School Lunches Just Got Way Better in These 6 Cities (and It’s Not the Food)

A school lunch served on a foam polystyrene tray. Susan Walsh/AP


School lunches may be healthier than when you were a kid, but the wasteful and polluting materials that cafeterias serve them on have actually gotten worse. In an effort to save on labor and equipment costs, many schools switched from washable trays to disposable foam ones over the past couple of decades.

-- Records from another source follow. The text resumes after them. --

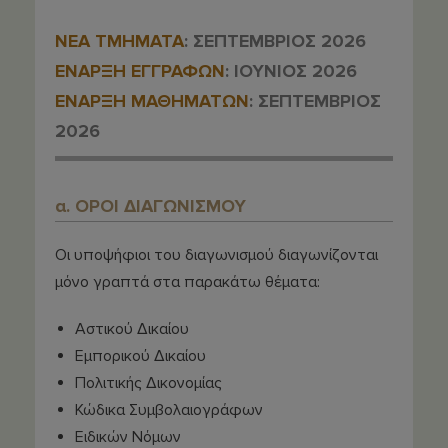
ΝΕΑ ΤΜΗΜΑΤΑ
: ΣΕΠΤΕΜΒΡΙΟΣ 2026
ΕΝΑΡΞΗ ΕΓΓΡΑΦΩΝ
: ΙΟΥΝΙΟΣ 2026
ΕΝΑΡΞΗ ΜΑΘΗΜΑΤΩΝ
: ΣΕΠΤΕΜΒΡΙΟΣ
2026
α. ΟΡΟΙ ΔΙΑΓΩΝΙΣΜΟΥ
Οι υποψήφιοι του διαγωνισμού διαγωνίζονται
μόνο γραπτά στα παρακάτω θέματα:
Αστικού Δικαίου
Εμπορικού Δικαίου
Πολιτικής Δικονομίας
Κώδικα Συμβολαιογράφων
Ειδικών Νόμων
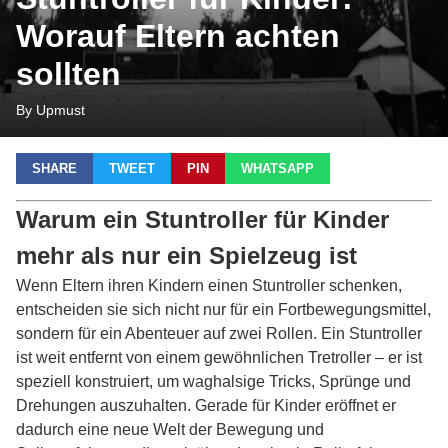
Worauf Eltern achten
sollten
By Upmust
SHARE
TWEET
PIN
WHATSAPP
Warum ein Stuntroller für Kinder
mehr als nur ein Spielzeug ist
Wenn Eltern ihren Kindern einen Stuntroller schenken,
entscheiden sie sich nicht nur für ein Fortbewegungsmittel,
sondern für ein Abenteuer auf zwei Rollen. Ein Stuntroller
ist weit entfernt von einem gewöhnlichen Tretroller – er ist
speziell konstruiert, um waghalsige Tricks, Sprünge und
Drehungen auszuhalten. Gerade für Kinder eröffnet er
dadurch eine neue Welt der Bewegung und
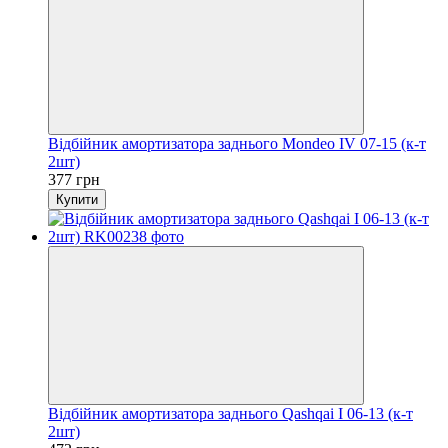
Відбійник амортизатора заднього Mondeo IV 07-15 (к-т
2шт)
377 грн
Купити
Відбійник амортизатора заднього Qashqai I 06-13 (к-т
2шт)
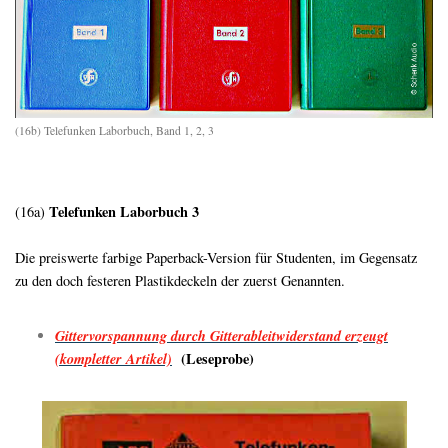
(16b) Telefunken Laborbuch, Band 1, 2, 3
Telefunken Laborbuch 3
(16a)
Die preiswerte farbige Paperback-Version für Studenten, im Gegensatz
zu den doch festeren Plastikdeckeln der zuerst Genannten.
Gittervorspannung durch Gitterableitwiderstand erzeugt
(kompletter Artikel)
(Leseprobe)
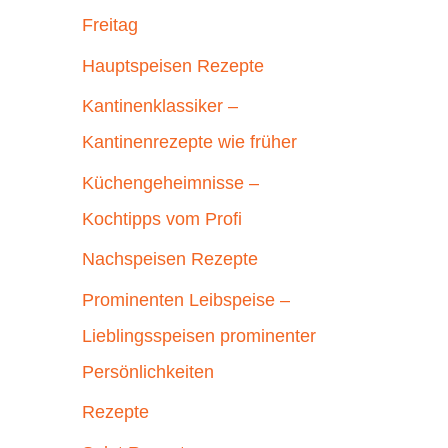
Freitag
Hauptspeisen Rezepte
Kantinenklassiker –
Kantinenrezepte wie früher
Küchengeheimnisse –
Kochtipps vom Profi
Nachspeisen Rezepte
Prominenten Leibspeise –
Lieblingsspeisen prominenter
Persönlichkeiten
Rezepte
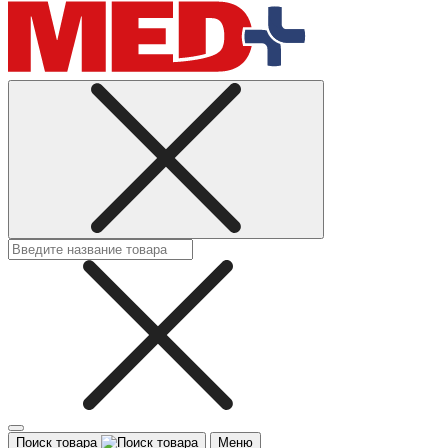
Поиск товара
Меню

But this trend is now beginning to change.

The school districts of six major cities—New York, Los Angeles, Chicago, Dallas, Miami, and Orlando— announced today that they will stop using polystyrene foam trays, and begin serving lunch on compostable plates.

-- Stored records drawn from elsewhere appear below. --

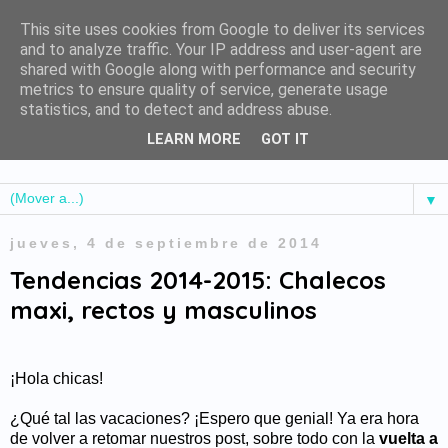
This site uses cookies from Google to deliver its services
and to analyze traffic. Your IP address and user-agent are
shared with Google along with performance and security
metrics to ensure quality of service, generate usage
statistics, and to detect and address abuse.
LEARN MORE
GOT IT
▼
jueves, 4 de septiembre de 2014
Tendencias 2014-2015: Chalecos
maxi, rectos y masculinos
¡Hola chicas!
¿Qué tal las vacaciones? ¡Espero que genial! Ya era hora
de volver a retomar nuestros post, sobre todo con la
vuelta a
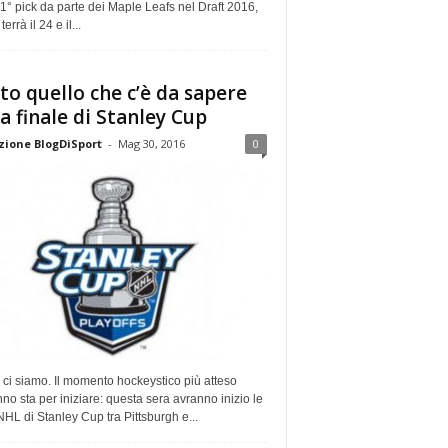
° pick da parte dei Maple Leafs nel Draft 2016,
terrà il 24 e il...
to quello che c’è da sapere
la finale di Stanley Cup
ione BlogDiSport
-
Mag 30, 2016
0
ci siamo. Il momento hockeystico più atteso
nno sta per iniziare: questa sera avranno inizio le
 NHL di Stanley Cup tra Pittsburgh e...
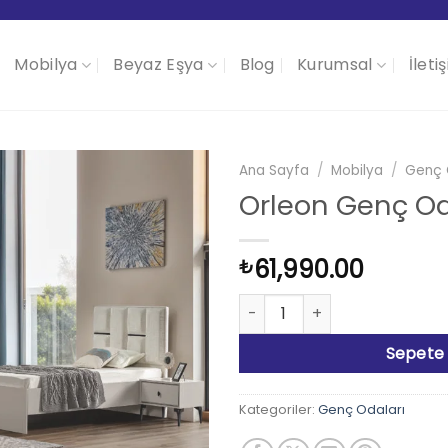
Mobilya
Beyaz Eşya
Blog
Kurumsal
İleti
Ana Sayfa
/
Mobilya
/
Genç 
Orleon Genç Od
61,990.00
₺
Orleon Genç Odası Takımı a
Sepete 
Kategoriler:
Genç Odaları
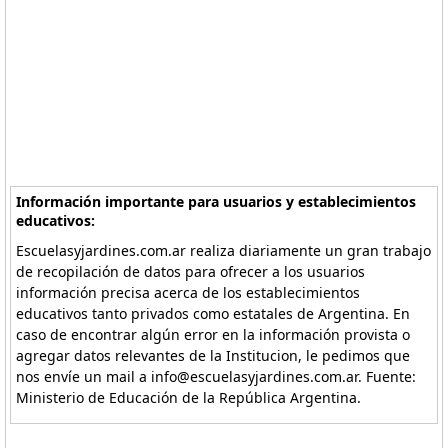
Información importante para usuarios y establecimientos
educativos:
Escuelasyjardines.com.ar realiza diariamente un gran trabajo
de recopilación de datos para ofrecer a los usuarios
información precisa acerca de los establecimientos
educativos tanto privados como estatales de Argentina. En
caso de encontrar algún error en la información provista o
agregar datos relevantes de la Institucion, le pedimos que
nos envíe un mail a info@escuelasyjardines.com.ar. Fuente:
Ministerio de Educación de la República Argentina.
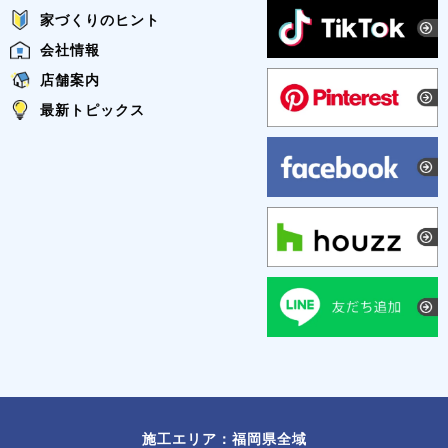
家づくりのヒント
会社情報
店舗案内
最新トピックス
施工エリア：福岡県全域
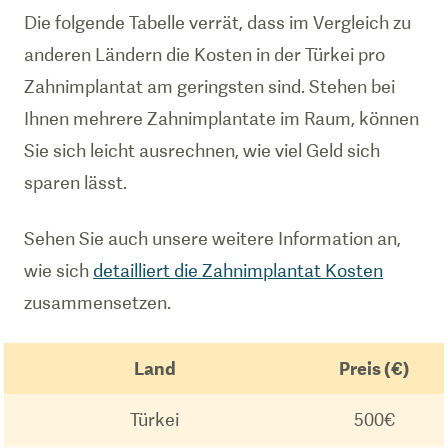
Die folgende Tabelle verrät, dass im Vergleich zu
anderen Ländern die Kosten in der Türkei pro
Zahnimplantat am geringsten sind. Stehen bei
Ihnen mehrere Zahnimplantate im Raum, können
Sie sich leicht ausrechnen, wie viel Geld sich
sparen lässt.
Sehen Sie auch unsere weitere Information an,
wie sich
detailliert die Zahnimplantat Kosten
zusammensetzen.
Land
Preis (€)
Türkei
500€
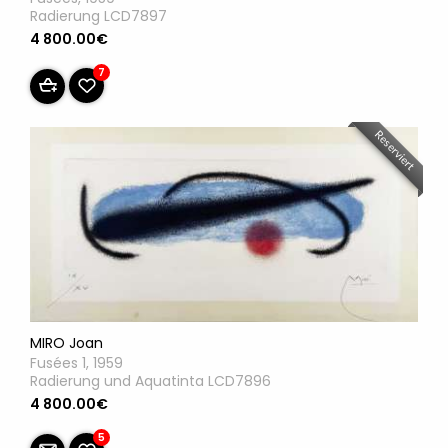
Radierung LCD7897
4 800.00€
7
Reserviert
MIRO Joan
Fusées 1, 1959
Radierung und Aquatinta LCD7896
4 800.00€
5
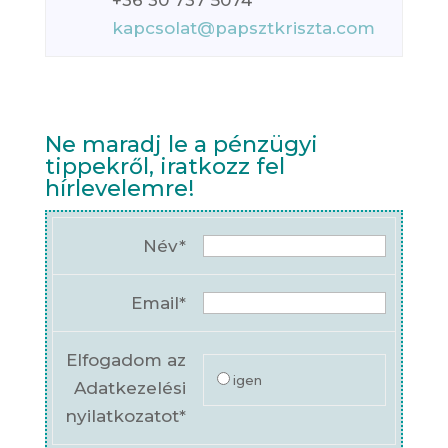
+36 30 737 5074
kapcsolat@papsztkriszta.com
Ne maradj le a pénzügyi
tippekről, iratkozz fel
hírlevelemre!
Név*
Email*
Elfogadom az
igen
Adatkezelési
nyilatkozatot*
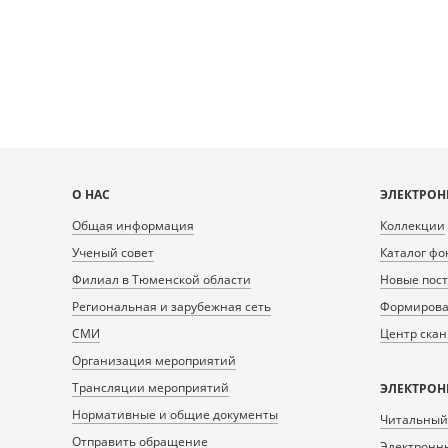
6ECDF66DF47A/0/299507_doc1.tiff.dzi
6ECDF66DF47A/
1
2
Карта
О НАС
ЭЛЕКТРОН
сайта
Общая информация
Коллекции
Ученый совет
Каталог фо
Филиал в Тюменской области
Новые пос
Региональная и зарубежная сеть
Формирован
СМИ
Центр ска
Организация мероприятий
Трансляции мероприятий
ЭЛЕКТРОН
Нормативные и общие документы
Читальный
Отправить обращение
Электронны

The Urban School Food Alliance, which counts the country’s largest school districts among its members, coordinated the change after developing an affordable compostable plate made from recycled newspaper that costs just a penny more than its foam counterpart.

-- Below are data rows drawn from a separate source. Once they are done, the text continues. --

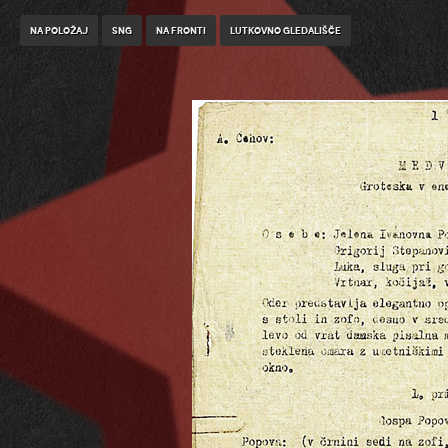
Na položaj
SNG
Na fronti
Lutkovno gledališče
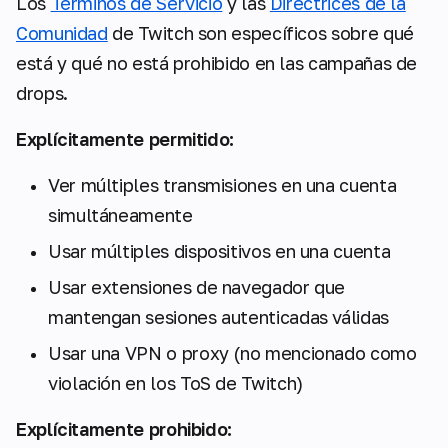
Los
Términos de Servicio
y las
Directrices de la
Comunidad
de Twitch son específicos sobre qué
está y qué no está prohibido en las campañas de
drops.
Explícitamente permitido:
Ver múltiples transmisiones en una cuenta
simultáneamente
Usar múltiples dispositivos en una cuenta
Usar extensiones de navegador que
mantengan sesiones autenticadas válidas
Usar una VPN o proxy (no mencionado como
violación en los ToS de Twitch)
Explícitamente prohibido:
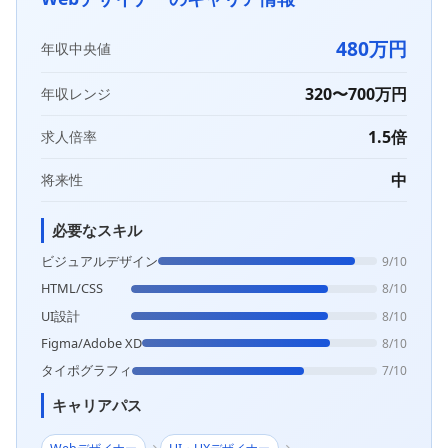
480万円
年収中央値
320〜700万円
年収レンジ
1.5倍
求人倍率
中
将来性
必要なスキル
ビジュアルデザイン
9/10
HTML/CSS
8/10
UI設計
8/10
Figma/Adobe XD
8/10
タイポグラフィ
7/10
キャリアパス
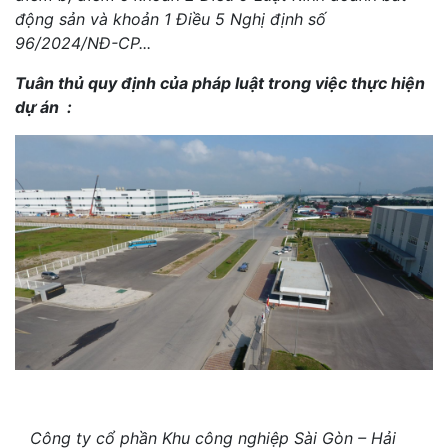
động sản và khoản 1 Điều 5 Nghị định số
96/2024/NĐ-CP...
Tuân thủ quy định của pháp luật trong việc thực hiện
dự án :
Công ty cổ phần Khu công nghiệp Sài Gòn – Hải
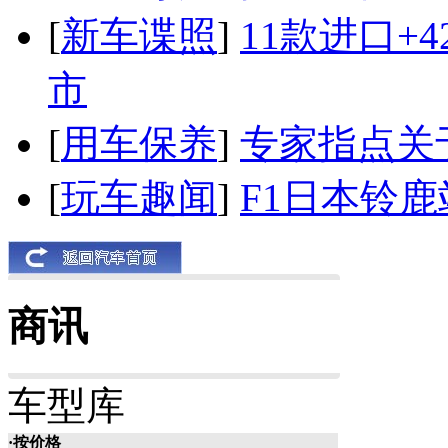
[
新车谍照
]
11款进口+
市
[
用车保养
]
专家指点关
[
玩车趣闻
]
F1日本铃
商讯
车型库
·按价格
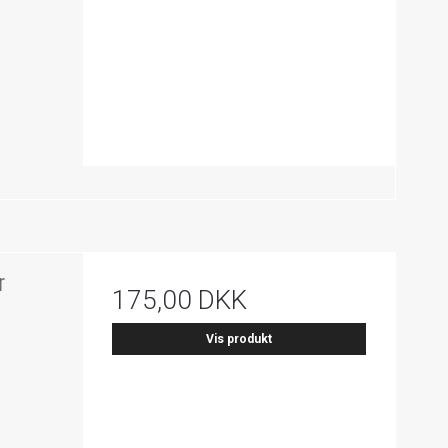
r
175,00 DKK
Vis produkt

“Shifting from polystyrene trays to compostable plates will allow these cities to dramatically slash waste sent to landfills, reduce plastics pollution in our communities and oceans, and create valuable compost that can be re-used on our farms,” said Mark Izeman, a senior attorney for the Natural Resources Defense Council, which partners with the Alliance.

This shift to compostable plates by more than 4,000 schools will save an estimated 225 million petroleum-based plastic trays from going into landfill each year.

What’s next? The Alliance hopes to introduce compostable cutlery by next school year.